People v. Major

Appeal by the defendant from a judgment of the Supreme Court, Kings County (Jones, J.), rendered October 27, 1992, convicting him of robbery in the first degree and assault in the second degree, upon a jury verdict, and imposing sentence. The appeal brings up for review the denial, after a hearing (Pincus, J.), of that branch of the defendant’s omnibus motion which was to suppress identification testimony.

*780Ordered that the judgment is affirmed.

The defendant contends that the police unlawfully arrested him in his apartment without a warrant in violation of the decision of the Supreme Court of the United States in Payton v New York (445 US 573), and that this violation required the suppression of the subsequent lineup and in-court identifications of him by the complainants. The hearing court determined that no Payton violation occurred because the police officers’ entry into the defendant’s apartment was consensual. We decline to disturb that determination as it is supported by the record (see, People v Prochilo, 41 NY2d 759; see also, People v Leidinger, 196 AD2d 688; People v Riley, 95 AD2d 926).

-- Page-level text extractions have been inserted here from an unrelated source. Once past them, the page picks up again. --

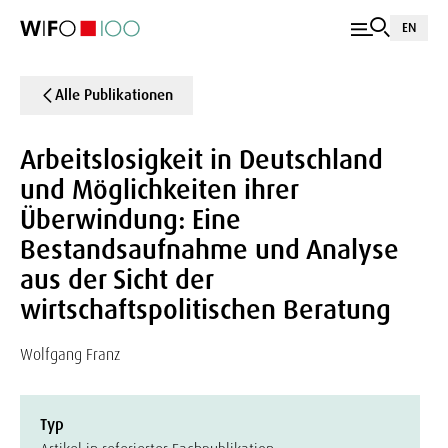
EN
Alle Publikationen
Arbeitslosigkeit in Deutschland
und Möglichkeiten ihrer
Überwindung: Eine
Bestandsaufnahme und Analyse
aus der Sicht der
wirtschaftspolitischen Beratung
Wolfgang Franz
Typ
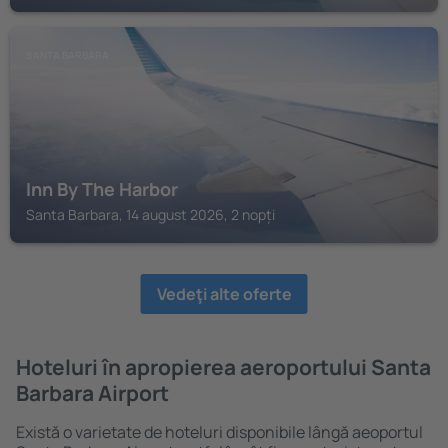
SANTA BARBARA
Inn By The Harbor
Santa Barbara, 14 august 2026, 2 nopți
Vedeţi alte oferte
Hoteluri în apropierea aeroportului Santa
Barbara Airport
Există o varietate de hoteluri disponibile lângă aeoportul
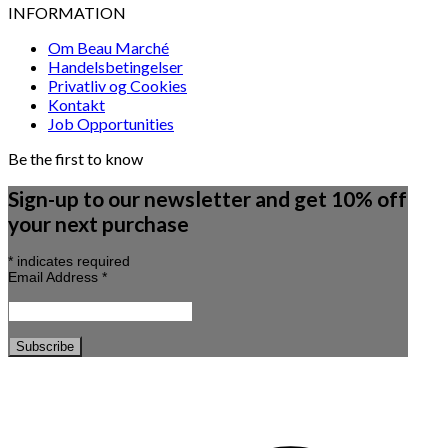
INFORMATION
Om Beau Marché
Handelsbetingelser
Privatliv og Cookies
Kontakt
Job Opportunities
Be the first to know
Sign-up to our newsletter and get 10% off
your next purchase
*
indicates required
Email Address
*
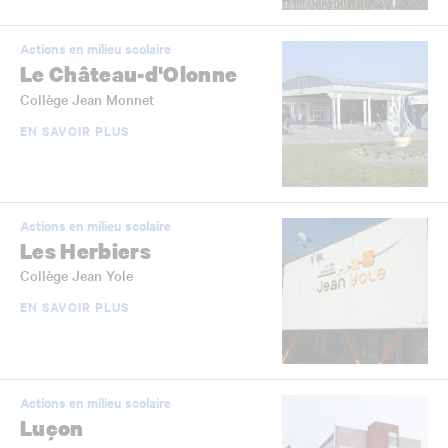
Actions en milieu scolaire
Le Château-d'Olonne
Collège Jean Monnet
EN SAVOIR PLUS
Actions en milieu scolaire
Les Herbiers
Collège Jean Yole
EN SAVOIR PLUS
Actions en milieu scolaire
Luçon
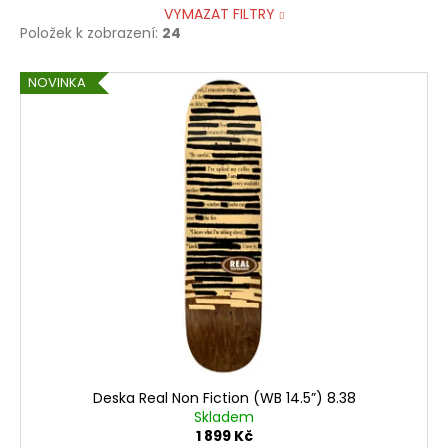
VYMAZAT FILTRY
Položek k zobrazení:
24
V
NOVINKA
ý
p
i
s
p
r
o
d
u
k
t
ů
Deska Real Non Fiction (WB 14.5”) 8.38
Skladem
1 899 Kč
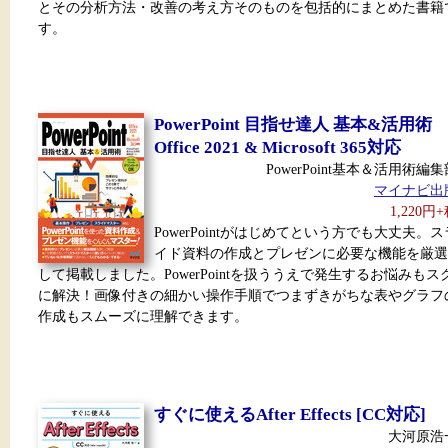
とその分析方法・改善の考え方そのものを包括的にまとめた書籍
す。
PowerPoint 目指せ達人 基本&活用術
Office 2021 & Microsoft 365対応
PowerPoint基本＆活用術編集
マイナビ出
1,220円
PowerPointがはじめてという方でも大丈夫。ス
イド資料の作成とプレゼンに必要な機能を厳選
して掲載しました。PowerPointを扱ううえで発生するお悩みもス
に解決！画像付きの細かい操作手順でつまずきがちな表やグラフ
作成もスムーズに理解できます。
すぐに使えるAfter Effects [CC対応]
大河原浩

Even assuming that a Payton violation occurred, the lineup identifications were admissible because they were sufficiently attenuated from the arrest (see, People v Conyers, 68 NY2d 982; People v Rogers, 52 NY2d 527, cert denied 454 US 898). The police initially arrested the defendant’s accomplice who identified the defendant from a book of photographs and implicated him in the robbery. Based on the information provided by the accomplice, a photographic array was presented to the two complainants and they identified the defendant. The defendant was subsequently arrested and the complainants identified him in a lineup several hours later. The lineup identifications therefore were not the product of the allegedly illegal arrest (see, e.g., People v Watson, 200 AD2d 643; People v O’Brien, 178 AD2d 617; People v Wilson, 131 AD2d 526).

Moreover, the alleged Payton violation would not preclude the in-court identifications of the defendant by the complainants as the record supports the hearing court’s determination that the identifications were based on the independent recollections of the complainants (see, People v Pleasant, 54 NY2d 972, cert denied 455 US 924; United States v Crews, 445 US 463).

The defendant’s remaining contentions are either unpreserved for appellate review or without merit. Balletta, J. P., O’Brien, Thompson and Hart, JJ., concur.